Wherever you are, you still have to travel to your destination and arrive safely, and make provisions to keep your home safe while you are gone.
Turn on the news after any winter storm and you’ll see video of stranded motorists, multiple-car accidents, and roads covered with ice and snow. If you travel regularly in the winter, sooner or later you’ll encounter a winter storm that turns normally safe roads into hazardous arenas of black ice and snow.
When you find yourself in the middle of a wintry mix that turns into a mess, it’s time to slow down and take it easy. The best advice is to leave the road and spend a few hours in a truck stop restaurant or maybe a shopping mall. If you have to drive, try to remember the two-second rule and triple it. Put at least six seconds between you and the car in front of you. If someone tailgates, slow down and let them pass.
Don’t let become overconfident because your vehicle has all-wheel drive or four-wheel drive. Those options do offer additional safety and security, but they will slip and slide on ice very easily. Large vehicles like RVs have weight in their favor―provided they are equipped with winter tires. Like any other vehicle, they quickly lose traction on ice.
Mountain ski resorts are favorite destinations, but mountain travel in the winter is often unpredictable and the roads can change from clear, to snow covered, to icy, and back to clear in the space of a few miles. In some mountain states, conditions may require the use of tire chains for certain vehicles. Other vehicles may be required to have tires with the M/S (mud/snow) designation on the sidewall. Be sure to check ahead.

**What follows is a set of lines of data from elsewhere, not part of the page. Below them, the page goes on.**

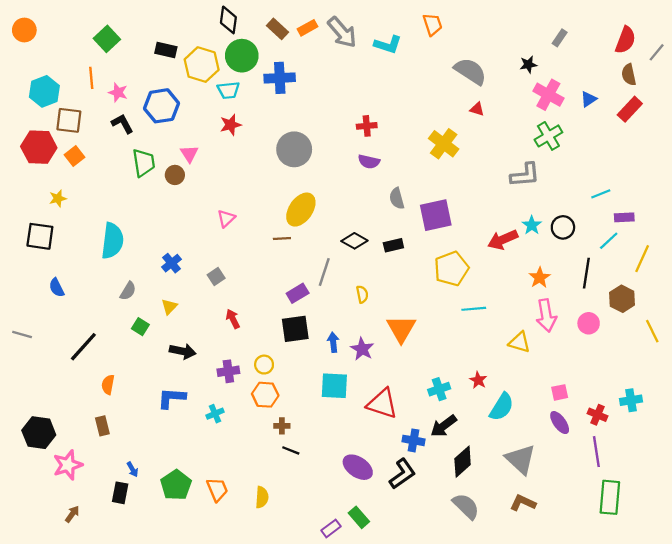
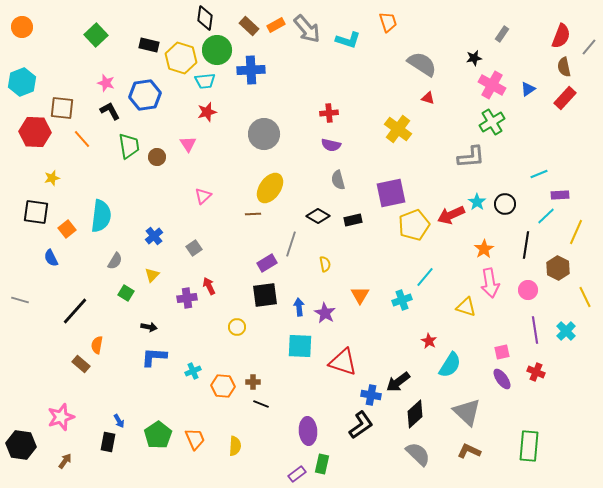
orange line: (91, 78) -> (82, 139), moved, turned -36
cyan hexagon: (44, 91) -> (22, 82), moved
pink triangle: (189, 154) -> (188, 144), moved
orange square: (74, 156) -> (67, 229), moved
gray semicircle: (397, 198) -> (338, 180), moved
yellow pentagon: (451, 269) -> (414, 225), moved
cyan line: (474, 309) -> (425, 277), turned -45
orange triangle: (401, 329) -> (360, 295), size x0.7
black arrow: (183, 351) -> (149, 327), moved, size x0.7
purple cross: (228, 371) -> (187, 298), moved
cyan cross: (439, 389) -> (402, 300), moved
orange hexagon: (265, 395) -> (223, 386), moved
cyan cross: (631, 400) -> (566, 331), moved, turned -36
brown rectangle: (102, 426) -> (81, 364), moved, turned -36
black hexagon: (39, 433) -> (21, 445), moved
purple line: (596, 452) -> (535, 330), moved
purple ellipse: (358, 467) -> (308, 431), moved, turned 52
green rectangle: (610, 497) -> (529, 446), moved
green rectangle: (359, 517) -> (322, 464), turned 54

It’s easy to forgo winter clothing when the temperature is in the 70s and the sun is shining. But travel just a few hours from any warm location and you may find yourself in much colder weather. Carry winter clothing in your car and always keep a winter kit with candles, matches, blankets, and warm caps and mittens in the car for emergencies.
If you live where snow and ice are common, you probably take winter in stride and your home and car are ready for winter weather. Traveling to an area that rarely receives snow after a few flurries or even when a few inches have fallen will put you in a different world with drivers who lack experience driving in snow and don’t understand its hazards.
Depending on the make and model of your RV and how it is outfitted, it may or may not be well suited for winter use. Keeping it on the road is addressed by having the right tires and taking it easy on snowy or icy roads.
Other factors to consider are topping off the propane tanks and making sure the generator is ready for use. Many people use electric heaters to supplement the furnaces. Winterizing the plumbing is necessary and you may not have the use of your ice maker. Heaters that keep water tanks and lines from freezing are available.
Winter is great time for vacations and getaways. Some extra preparation makes the trip safer and more fun for everyone.